Valle del Sol, a ray of hope
Valle del Sol of New Mexico plans to have most of the patients and employees transferred to its organization by Aug. 31.
While “nothing is really ideal about this situation,” said Valle del Sol Executive Director Renee Edwards, she said her team has been working to “get staff and clients back in their respective seats” as soon as possible, so there is no major interruption in their employment or care.
“They’re not our employees yet, but we’re trying to guide them as safely as possible,” she said.
“It’s a really shortened the timeline” that only gets “shorter and shorter every day,” Edwards said. She called it an
“immediate transition.”
This isn’t the first time Valle del Sol stepped in to fill a behavioral health gap in Taos County. The company took over Agave clients in 2016; it announced a few months later it was leaving the state, but then struck a deal with Gov. Susana Martinez’s administration to stay.
Valle del Sol also was one of the Arizona companies chosen by the state to take over services for Teambuilders Counseling and Easter Seals/El Mirador, which were accused of fraud in 2013 along with 13 other behavioral health providers by Gov. Susana Martinez’s administration. All 15 were later cleared of fraud-related allegations.
Valle del Sol of New Mexico became a stand-alone spinoff of the Arizona-based parent company in November 2017, Edwards said. It has eight offices throughout New Mexico, including Taos and Raton.
Though Valle del Sol mostly handled children cases, the state designed it as the “major service transition provider,” meaning it is the entity with the closest match to the suite of services Tri-County was providing, Edwards explained.
For the time being, Valle del Sol will use its own space at 314 Don Fernando Street in Taos rather than the old Tri-County building.
It appears most of the efforts to transition services have come from Valle del Sol and various state agencies, including the Behavioral Health Services Division headed by Wayne Lindstrom, as well as the Attorney General’s office.
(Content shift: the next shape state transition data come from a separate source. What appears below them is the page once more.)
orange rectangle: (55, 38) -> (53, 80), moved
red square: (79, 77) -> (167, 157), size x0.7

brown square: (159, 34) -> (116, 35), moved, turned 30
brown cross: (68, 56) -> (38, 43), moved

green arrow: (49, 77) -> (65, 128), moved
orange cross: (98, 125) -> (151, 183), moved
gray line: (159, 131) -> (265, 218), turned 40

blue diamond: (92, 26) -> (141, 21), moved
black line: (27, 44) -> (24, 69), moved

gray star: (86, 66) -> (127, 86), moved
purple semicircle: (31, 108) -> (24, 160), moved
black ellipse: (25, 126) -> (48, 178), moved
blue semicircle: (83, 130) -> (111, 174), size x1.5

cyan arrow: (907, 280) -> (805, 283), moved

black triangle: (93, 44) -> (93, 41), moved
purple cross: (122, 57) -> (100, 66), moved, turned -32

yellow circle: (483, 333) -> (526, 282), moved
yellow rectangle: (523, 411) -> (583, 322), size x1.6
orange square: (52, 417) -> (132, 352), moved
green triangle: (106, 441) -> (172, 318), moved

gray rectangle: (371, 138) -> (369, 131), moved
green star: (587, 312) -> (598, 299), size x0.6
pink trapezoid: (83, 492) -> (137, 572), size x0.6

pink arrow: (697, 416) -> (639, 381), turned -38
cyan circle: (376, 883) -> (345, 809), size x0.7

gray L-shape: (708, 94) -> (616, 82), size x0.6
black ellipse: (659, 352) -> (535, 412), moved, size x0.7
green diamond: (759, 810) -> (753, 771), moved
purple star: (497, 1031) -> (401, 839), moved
Edwards told The Taos News, “I’ve had zero communication from (Tri-County) leadership.”
It is possible some of the outpatient services once performed by Tri-County will be farmed out to other providers in the Taos area, such as Golden Willow Counseling and Rio Grande ATP. However, Edwards said those details are still being discussed as they deal with more immediate priorities, such as scheduling appointments for the most at-risk clients, ensuring medications don’t run out and transferring data between the Tri-County and Valle del Sol systems.
The Genoa pharmacy Hutchinson runs within the Tri-County building is an independent entity. He said they’ll “remain here and keep our doors open,” so clients have a “lifeline for medication and their records.”